Error Multiple pods found #107

Closed
vpm-bradleyhession opened this issue Jul 4, 2018 · 7 comments
Closed

Error Multiple pods found #107

vpm-bradleyhession opened this issue Jul 4, 2018 · 7 comments

Comments

@vpm-bradleyhession
Copy link

Hi,

When we did a RollingUpdate deployment we received the below:

Jul 04 13:46:39 kiam-agent-ltjpw kiam: {"level":"warning","msg":"error finding role for pod: rpc error: code = Unknown desc = multiple running pods found","pod.ip":"172.36.119.98","time":"2018-07-04T12:46:39Z"}

kops + k8s 1.8.1 running AWS VPC CNI.

Any idea what we can do to solve this? it caused credentials for the container to be unavailable for around a minute:

Jul 04 13:46:39 our_pod_with_error:
[Aws\Exception\CredentialsException]
Error retrieving credentials from the instance profile metadata server. (cU
RL error 28: Operation timed out after 1000 milliseconds with 0 bytes recei
ved (see http://curl.haxx.se/libcurl/c/libcurl-errors.html))

Thanks,

@pingles
Copy link
Contributor

pingles commented Jul 4, 2018

The multiple pods error is reported when the cache of Pods (maintained through both a watch against the API server and periodic syncs) has two pods with the same IP address and are in non-completed states (ie. Running or Pending).
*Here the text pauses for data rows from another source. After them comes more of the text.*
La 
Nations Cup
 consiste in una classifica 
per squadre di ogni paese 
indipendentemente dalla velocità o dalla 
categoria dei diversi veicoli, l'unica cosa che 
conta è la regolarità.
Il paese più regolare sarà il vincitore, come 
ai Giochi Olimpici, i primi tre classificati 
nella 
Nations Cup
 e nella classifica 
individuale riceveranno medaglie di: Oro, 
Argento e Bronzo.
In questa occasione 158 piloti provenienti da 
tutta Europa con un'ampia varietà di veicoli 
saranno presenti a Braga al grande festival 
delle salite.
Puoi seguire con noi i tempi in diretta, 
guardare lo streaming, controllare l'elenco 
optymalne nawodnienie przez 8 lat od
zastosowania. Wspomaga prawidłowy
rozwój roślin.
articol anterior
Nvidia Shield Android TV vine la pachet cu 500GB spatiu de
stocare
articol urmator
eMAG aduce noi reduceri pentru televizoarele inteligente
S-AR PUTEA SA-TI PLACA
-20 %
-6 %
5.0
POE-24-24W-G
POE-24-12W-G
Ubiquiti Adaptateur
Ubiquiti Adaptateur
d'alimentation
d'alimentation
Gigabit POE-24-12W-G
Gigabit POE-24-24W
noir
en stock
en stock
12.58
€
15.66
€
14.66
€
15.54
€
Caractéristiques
It's difficult to suggest much to avoid it- it'd be useful to know how frequently this happens. The default sync interval is a minute (which would explain why it corrected)- one option is to increase the frequency of that?

@vpm-bradleyhession
Copy link
Author

Hey @pingles
Thanks for the prompt response! This is the only occurrence we've had so far of this (running kiam from kube2iam for about 3months now).
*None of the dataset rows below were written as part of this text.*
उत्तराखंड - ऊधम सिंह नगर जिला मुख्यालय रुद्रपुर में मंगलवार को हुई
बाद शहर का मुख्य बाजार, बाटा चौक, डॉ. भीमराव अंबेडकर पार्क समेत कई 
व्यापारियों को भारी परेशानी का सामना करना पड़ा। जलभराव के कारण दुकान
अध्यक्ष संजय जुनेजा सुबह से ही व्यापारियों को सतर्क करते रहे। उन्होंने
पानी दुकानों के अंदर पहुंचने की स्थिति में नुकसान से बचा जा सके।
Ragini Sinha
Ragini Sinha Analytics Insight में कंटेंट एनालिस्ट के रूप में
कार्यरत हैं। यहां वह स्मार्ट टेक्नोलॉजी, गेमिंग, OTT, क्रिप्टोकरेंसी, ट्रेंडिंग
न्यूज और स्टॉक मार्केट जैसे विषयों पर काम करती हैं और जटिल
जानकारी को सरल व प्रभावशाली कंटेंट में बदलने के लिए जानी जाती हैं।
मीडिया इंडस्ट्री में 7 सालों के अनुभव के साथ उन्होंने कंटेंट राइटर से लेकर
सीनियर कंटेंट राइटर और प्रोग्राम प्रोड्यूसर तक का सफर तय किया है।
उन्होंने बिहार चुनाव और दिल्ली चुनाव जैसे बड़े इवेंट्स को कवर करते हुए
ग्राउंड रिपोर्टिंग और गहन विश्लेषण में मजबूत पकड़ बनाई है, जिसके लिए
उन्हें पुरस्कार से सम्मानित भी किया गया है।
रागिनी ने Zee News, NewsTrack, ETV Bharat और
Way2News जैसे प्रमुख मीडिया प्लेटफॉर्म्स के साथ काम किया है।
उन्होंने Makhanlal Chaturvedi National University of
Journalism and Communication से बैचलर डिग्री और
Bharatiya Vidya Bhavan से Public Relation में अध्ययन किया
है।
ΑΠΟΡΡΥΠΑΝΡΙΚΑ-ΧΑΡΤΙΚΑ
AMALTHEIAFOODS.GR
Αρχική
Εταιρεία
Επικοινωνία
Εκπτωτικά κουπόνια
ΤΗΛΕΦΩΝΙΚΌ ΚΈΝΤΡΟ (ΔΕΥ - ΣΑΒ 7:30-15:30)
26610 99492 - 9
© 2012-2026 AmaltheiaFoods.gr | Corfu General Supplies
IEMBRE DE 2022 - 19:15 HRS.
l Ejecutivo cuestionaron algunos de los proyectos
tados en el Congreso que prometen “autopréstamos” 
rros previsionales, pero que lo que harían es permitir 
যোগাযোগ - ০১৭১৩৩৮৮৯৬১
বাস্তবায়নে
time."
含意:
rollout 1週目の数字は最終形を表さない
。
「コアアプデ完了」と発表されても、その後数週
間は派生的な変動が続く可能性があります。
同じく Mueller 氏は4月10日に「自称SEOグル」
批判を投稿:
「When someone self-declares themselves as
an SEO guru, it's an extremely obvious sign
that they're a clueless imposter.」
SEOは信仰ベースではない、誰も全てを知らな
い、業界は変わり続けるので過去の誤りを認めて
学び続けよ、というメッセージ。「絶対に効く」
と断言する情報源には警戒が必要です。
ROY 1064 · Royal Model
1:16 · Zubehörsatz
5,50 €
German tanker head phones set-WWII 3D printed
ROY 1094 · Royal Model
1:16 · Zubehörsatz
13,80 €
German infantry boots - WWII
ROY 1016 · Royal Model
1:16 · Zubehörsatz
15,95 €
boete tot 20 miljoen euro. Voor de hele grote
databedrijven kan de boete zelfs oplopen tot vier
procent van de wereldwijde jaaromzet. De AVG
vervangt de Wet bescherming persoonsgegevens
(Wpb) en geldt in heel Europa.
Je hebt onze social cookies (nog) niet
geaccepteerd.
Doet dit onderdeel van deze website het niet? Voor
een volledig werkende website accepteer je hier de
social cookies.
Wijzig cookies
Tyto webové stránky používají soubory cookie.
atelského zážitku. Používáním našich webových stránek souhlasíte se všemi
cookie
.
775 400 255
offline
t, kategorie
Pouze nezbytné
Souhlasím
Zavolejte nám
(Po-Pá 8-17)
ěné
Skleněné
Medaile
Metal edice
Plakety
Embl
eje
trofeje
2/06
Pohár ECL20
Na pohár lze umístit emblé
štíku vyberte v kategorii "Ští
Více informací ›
Just wanted to make sure it wasn't a known bug - I could try changing the sync interval and see what happens?

@pingles
Copy link
Contributor

pingles commented Jul 4, 2018

Ah ok cool. I don't believe there's a bug but unfortunately, because of the design and the way Kiam and Kubernetes works, it's a possibility.

You could change the sync interval but it's worth keeping an eye on your server load to make sure you're not consuming too much of the API server / etcd resources.

@vpm-bradleyhession
Copy link
Author

Yeah I had checked the etcd server and apiserver latencies/resources etc in prometheus - all seemed clear at the time.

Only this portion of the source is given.